Instructions for the task - Reproduce the data exactly; no word may be added or dropped.

Stored dataset items:
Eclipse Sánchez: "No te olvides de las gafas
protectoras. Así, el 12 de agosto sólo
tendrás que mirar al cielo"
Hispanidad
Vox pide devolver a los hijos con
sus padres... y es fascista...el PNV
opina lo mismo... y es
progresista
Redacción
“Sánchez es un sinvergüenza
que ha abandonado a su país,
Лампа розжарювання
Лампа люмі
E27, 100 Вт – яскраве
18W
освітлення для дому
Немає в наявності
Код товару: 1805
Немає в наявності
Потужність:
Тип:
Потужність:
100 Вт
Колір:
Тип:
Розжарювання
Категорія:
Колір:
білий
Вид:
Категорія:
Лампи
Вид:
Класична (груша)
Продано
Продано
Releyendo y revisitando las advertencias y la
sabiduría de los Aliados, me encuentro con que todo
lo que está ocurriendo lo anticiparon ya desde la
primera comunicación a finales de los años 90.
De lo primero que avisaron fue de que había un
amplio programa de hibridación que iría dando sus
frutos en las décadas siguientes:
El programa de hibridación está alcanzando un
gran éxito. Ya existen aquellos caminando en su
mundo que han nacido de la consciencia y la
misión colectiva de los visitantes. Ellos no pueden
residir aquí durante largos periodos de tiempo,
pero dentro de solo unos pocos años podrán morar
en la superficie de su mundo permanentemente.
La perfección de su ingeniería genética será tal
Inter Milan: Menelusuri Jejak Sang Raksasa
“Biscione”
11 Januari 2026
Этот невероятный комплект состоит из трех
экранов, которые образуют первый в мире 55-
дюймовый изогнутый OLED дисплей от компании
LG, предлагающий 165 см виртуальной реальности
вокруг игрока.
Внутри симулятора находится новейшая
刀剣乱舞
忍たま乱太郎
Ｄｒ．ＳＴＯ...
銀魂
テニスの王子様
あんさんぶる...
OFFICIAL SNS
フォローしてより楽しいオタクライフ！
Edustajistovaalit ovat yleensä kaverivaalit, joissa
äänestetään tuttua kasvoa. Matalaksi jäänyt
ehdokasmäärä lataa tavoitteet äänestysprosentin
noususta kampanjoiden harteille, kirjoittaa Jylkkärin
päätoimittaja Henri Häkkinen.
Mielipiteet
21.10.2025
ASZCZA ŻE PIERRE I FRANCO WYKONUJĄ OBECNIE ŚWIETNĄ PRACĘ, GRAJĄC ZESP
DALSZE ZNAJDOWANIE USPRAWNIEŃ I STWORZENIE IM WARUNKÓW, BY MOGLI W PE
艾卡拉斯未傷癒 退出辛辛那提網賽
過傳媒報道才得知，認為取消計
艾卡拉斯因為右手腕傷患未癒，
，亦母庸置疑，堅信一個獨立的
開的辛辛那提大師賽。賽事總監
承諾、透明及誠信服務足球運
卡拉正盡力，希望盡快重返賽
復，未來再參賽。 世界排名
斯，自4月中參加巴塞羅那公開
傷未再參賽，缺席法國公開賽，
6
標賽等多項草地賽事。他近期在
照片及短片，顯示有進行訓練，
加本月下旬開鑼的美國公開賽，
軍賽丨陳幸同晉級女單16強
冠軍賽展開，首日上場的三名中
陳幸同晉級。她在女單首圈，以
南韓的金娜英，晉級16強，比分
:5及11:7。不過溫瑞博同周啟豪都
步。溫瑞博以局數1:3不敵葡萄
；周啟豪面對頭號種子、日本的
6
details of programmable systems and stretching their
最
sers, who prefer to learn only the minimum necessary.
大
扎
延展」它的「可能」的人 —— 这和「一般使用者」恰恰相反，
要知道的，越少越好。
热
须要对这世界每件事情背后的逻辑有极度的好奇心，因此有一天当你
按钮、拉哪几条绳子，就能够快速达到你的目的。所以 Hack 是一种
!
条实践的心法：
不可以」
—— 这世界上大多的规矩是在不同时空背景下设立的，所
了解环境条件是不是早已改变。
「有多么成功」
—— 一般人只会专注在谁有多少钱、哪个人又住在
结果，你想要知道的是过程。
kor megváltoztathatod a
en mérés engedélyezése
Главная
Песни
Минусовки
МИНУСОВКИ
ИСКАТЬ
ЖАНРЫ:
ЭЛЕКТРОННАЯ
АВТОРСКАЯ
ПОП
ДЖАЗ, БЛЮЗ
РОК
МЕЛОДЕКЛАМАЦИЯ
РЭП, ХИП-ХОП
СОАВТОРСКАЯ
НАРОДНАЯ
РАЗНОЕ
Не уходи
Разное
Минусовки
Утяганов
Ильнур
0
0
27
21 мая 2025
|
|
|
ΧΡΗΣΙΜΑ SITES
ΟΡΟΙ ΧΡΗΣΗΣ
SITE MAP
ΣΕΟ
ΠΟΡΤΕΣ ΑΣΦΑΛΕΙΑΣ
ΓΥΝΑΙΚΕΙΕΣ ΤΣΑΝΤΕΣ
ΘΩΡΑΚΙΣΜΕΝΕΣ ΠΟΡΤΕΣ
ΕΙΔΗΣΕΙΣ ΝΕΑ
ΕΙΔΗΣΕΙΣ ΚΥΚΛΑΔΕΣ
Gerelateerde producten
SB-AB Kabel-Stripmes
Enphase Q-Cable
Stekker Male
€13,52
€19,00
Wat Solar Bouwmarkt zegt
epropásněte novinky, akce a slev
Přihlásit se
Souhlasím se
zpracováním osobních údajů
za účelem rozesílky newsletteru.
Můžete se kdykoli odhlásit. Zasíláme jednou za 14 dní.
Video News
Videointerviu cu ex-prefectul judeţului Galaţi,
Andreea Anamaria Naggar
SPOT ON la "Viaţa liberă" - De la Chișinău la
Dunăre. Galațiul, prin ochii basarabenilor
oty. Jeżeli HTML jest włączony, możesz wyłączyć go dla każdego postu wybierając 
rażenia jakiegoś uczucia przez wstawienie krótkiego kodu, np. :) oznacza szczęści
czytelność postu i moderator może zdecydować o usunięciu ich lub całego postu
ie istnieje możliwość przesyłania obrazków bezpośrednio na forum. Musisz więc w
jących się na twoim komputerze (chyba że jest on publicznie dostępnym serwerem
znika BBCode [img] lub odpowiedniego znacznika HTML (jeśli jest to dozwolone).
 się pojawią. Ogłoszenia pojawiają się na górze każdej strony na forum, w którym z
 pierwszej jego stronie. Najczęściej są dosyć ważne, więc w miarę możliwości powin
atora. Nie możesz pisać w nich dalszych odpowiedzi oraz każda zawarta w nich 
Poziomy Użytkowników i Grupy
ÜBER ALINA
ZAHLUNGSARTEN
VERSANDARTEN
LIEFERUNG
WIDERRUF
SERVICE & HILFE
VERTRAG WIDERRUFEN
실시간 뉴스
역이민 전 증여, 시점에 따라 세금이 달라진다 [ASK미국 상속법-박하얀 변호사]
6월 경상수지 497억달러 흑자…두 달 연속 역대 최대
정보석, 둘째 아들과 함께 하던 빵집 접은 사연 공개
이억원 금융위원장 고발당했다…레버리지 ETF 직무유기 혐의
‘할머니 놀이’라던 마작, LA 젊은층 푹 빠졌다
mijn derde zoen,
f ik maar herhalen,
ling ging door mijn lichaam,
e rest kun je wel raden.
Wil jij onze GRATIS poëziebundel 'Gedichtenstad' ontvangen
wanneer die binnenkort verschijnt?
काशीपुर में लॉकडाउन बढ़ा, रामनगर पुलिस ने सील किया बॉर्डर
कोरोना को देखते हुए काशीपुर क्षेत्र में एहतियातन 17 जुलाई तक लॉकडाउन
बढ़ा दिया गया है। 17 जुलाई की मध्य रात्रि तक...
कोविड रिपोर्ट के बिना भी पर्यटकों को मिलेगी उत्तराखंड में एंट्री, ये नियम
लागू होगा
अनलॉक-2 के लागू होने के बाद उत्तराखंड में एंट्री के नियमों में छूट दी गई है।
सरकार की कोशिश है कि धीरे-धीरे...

Response -
Eclipse Sánchez: "No te olvides de las gafas
protectoras. Así, el 12 de agosto sólo
tendrás que mirar al cielo"
Hispanidad
Vox pide devolver a los hijos con
sus padres... y es fascista...el PNV
opina lo mismo... y es
progresista
Redacción
“Sánchez es un sinvergüenza
que ha abandonado a su país,
Лампа розжарювання
Лампа люмі
E27, 100 Вт – яскраве
18W
освітлення для дому
Немає в наявності
Код товару: 1805
Немає в наявності
Потужність:
Тип:
Потужність:
100 Вт
Колір:
Тип:
Розжарювання
Категорія:
Колір:
білий
Вид:
Категорія:
Лампи
Вид:
Класична (груша)
Продано
Продано
Releyendo y revisitando las advertencias y la
sabiduría de los Aliados, me encuentro con que todo
lo que está ocurriendo lo anticiparon ya desde la
primera comunicación a finales de los años 90.
De lo primero que avisaron fue de que había un
amplio programa de hibridación que iría dando sus
frutos en las décadas siguientes:
El programa de hibridación está alcanzando un
gran éxito. Ya existen aquellos caminando en su
mundo que han nacido de la consciencia y la
misión colectiva de los visitantes. Ellos no pueden
residir aquí durante largos periodos de tiempo,
pero dentro de solo unos pocos años podrán morar
en la superficie de su mundo permanentemente.
La perfección de su ingeniería genética será tal
Inter Milan: Menelusuri Jejak Sang Raksasa
“Biscione”
11 Januari 2026
Этот невероятный комплект состоит из трех
экранов, которые образуют первый в мире 55-
дюймовый изогнутый OLED дисплей от компании
LG, предлагающий 165 см виртуальной реальности
вокруг игрока.
Внутри симулятора находится новейшая
刀剣乱舞
忍たま乱太郎
Ｄｒ．ＳＴＯ...
銀魂
テニスの王子様
あんさんぶる...
OFFICIAL SNS
フォローしてより楽しいオタクライフ！
Edustajistovaalit ovat yleensä kaverivaalit, joissa
äänestetään tuttua kasvoa. Matalaksi jäänyt
ehdokasmäärä lataa tavoitteet äänestysprosentin
noususta kampanjoiden harteille, kirjoittaa Jylkkärin
päätoimittaja Henri Häkkinen.
Mielipiteet
21.10.2025
ASZCZA ŻE PIERRE I FRANCO WYKONUJĄ OBECNIE ŚWIETNĄ PRACĘ, GRAJĄC ZESP
DALSZE ZNAJDOWANIE USPRAWNIEŃ I STWORZENIE IM WARUNKÓW, BY MOGLI W PE
艾卡拉斯未傷癒 退出辛辛那提網賽
過傳媒報道才得知，認為取消計
艾卡拉斯因為右手腕傷患未癒，
，亦母庸置疑，堅信一個獨立的
開的辛辛那提大師賽。賽事總監
承諾、透明及誠信服務足球運
卡拉正盡力，希望盡快重返賽
復，未來再參賽。 世界排名
斯，自4月中參加巴塞羅那公開
傷未再參賽，缺席法國公開賽，
6
標賽等多項草地賽事。他近期在
照片及短片，顯示有進行訓練，
加本月下旬開鑼的美國公開賽，
軍賽丨陳幸同晉級女單16強
冠軍賽展開，首日上場的三名中
陳幸同晉級。她在女單首圈，以
南韓的金娜英，晉級16強，比分
:5及11:7。不過溫瑞博同周啟豪都
步。溫瑞博以局數1:3不敵葡萄
；周啟豪面對頭號種子、日本的
6
details of programmable systems and stretching their
最
sers, who prefer to learn only the minimum necessary.
大
扎
延展」它的「可能」的人 —— 这和「一般使用者」恰恰相反，
要知道的，越少越好。
热
须要对这世界每件事情背后的逻辑有极度的好奇心，因此有一天当你
按钮、拉哪几条绳子，就能够快速达到你的目的。所以 Hack 是一种
!
条实践的心法：
不可以」
—— 这世界上大多的规矩是在不同时空背景下设立的，所
了解环境条件是不是早已改变。
「有多么成功」
—— 一般人只会专注在谁有多少钱、哪个人又住在
结果，你想要知道的是过程。
kor megváltoztathatod a
en mérés engedélyezése
Главная
Песни
Минусовки
МИНУСОВКИ
ИСКАТЬ
ЖАНРЫ:
ЭЛЕКТРОННАЯ
АВТОРСКАЯ
ПОП
ДЖАЗ, БЛЮЗ
РОК
МЕЛОДЕКЛАМАЦИЯ
РЭП, ХИП-ХОП
СОАВТОРСКАЯ
НАРОДНАЯ
РАЗНОЕ
Не уходи
Разное
Минусовки
Утяганов
Ильнур
0
0
27
21 мая 2025
|
|
|
ΧΡΗΣΙΜΑ SITES
ΟΡΟΙ ΧΡΗΣΗΣ
SITE MAP
ΣΕΟ
ΠΟΡΤΕΣ ΑΣΦΑΛΕΙΑΣ
ΓΥΝΑΙΚΕΙΕΣ ΤΣΑΝΤΕΣ
ΘΩΡΑΚΙΣΜΕΝΕΣ ΠΟΡΤΕΣ
ΕΙΔΗΣΕΙΣ ΝΕΑ
ΕΙΔΗΣΕΙΣ ΚΥΚΛΑΔΕΣ
Gerelateerde producten
SB-AB Kabel-Stripmes
Enphase Q-Cable
Stekker Male
€13,52
€19,00
Wat Solar Bouwmarkt zegt
epropásněte novinky, akce a slev
Přihlásit se
Souhlasím se
zpracováním osobních údajů
za účelem rozesílky newsletteru.
Můžete se kdykoli odhlásit. Zasíláme jednou za 14 dní.
Video News
Videointerviu cu ex-prefectul judeţului Galaţi,
Andreea Anamaria Naggar
SPOT ON la "Viaţa liberă" - De la Chișinău la
Dunăre. Galațiul, prin ochii basarabenilor
oty. Jeżeli HTML jest włączony, możesz wyłączyć go dla każdego postu wybierając 
rażenia jakiegoś uczucia przez wstawienie krótkiego kodu, np. :) oznacza szczęści
czytelność postu i moderator może zdecydować o usunięciu ich lub całego postu
ie istnieje możliwość przesyłania obrazków bezpośrednio na forum. Musisz więc w
jących się na twoim komputerze (chyba że jest on publicznie dostępnym serwerem
znika BBCode [img] lub odpowiedniego znacznika HTML (jeśli jest to dozwolone).
 się pojawią. Ogłoszenia pojawiają się na górze każdej strony na forum, w którym z
 pierwszej jego stronie. Najczęściej są dosyć ważne, więc w miarę możliwości powin
atora. Nie możesz pisać w nich dalszych odpowiedzi oraz każda zawarta w nich 
Poziomy Użytkowników i Grupy
ÜBER ALINA
ZAHLUNGSARTEN
VERSANDARTEN
LIEFERUNG
WIDERRUF
SERVICE & HILFE
VERTRAG WIDERRUFEN
실시간 뉴스
역이민 전 증여, 시점에 따라 세금이 달라진다 [ASK미국 상속법-박하얀 변호사]
6월 경상수지 497억달러 흑자…두 달 연속 역대 최대
정보석, 둘째 아들과 함께 하던 빵집 접은 사연 공개
이억원 금융위원장 고발당했다…레버리지 ETF 직무유기 혐의
‘할머니 놀이’라던 마작, LA 젊은층 푹 빠졌다
mijn derde zoen,
f ik maar herhalen,
ling ging door mijn lichaam,
e rest kun je wel raden.
Wil jij onze GRATIS poëziebundel 'Gedichtenstad' ontvangen
wanneer die binnenkort verschijnt?
काशीपुर में लॉकडाउन बढ़ा, रामनगर पुलिस ने सील किया बॉर्डर
कोरोना को देखते हुए काशीपुर क्षेत्र में एहतियातन 17 जुलाई तक लॉकडाउन
बढ़ा दिया गया है। 17 जुलाई की मध्य रात्रि तक...
कोविड रिपोर्ट के बिना भी पर्यटकों को मिलेगी उत्तराखंड में एंट्री, ये नियम
लागू होगा
अनलॉक-2 के लागू होने के बाद उत्तराखंड में एंट्री के नियमों में छूट दी गई है।
सरकार की कोशिश है कि धीरे-धीरे...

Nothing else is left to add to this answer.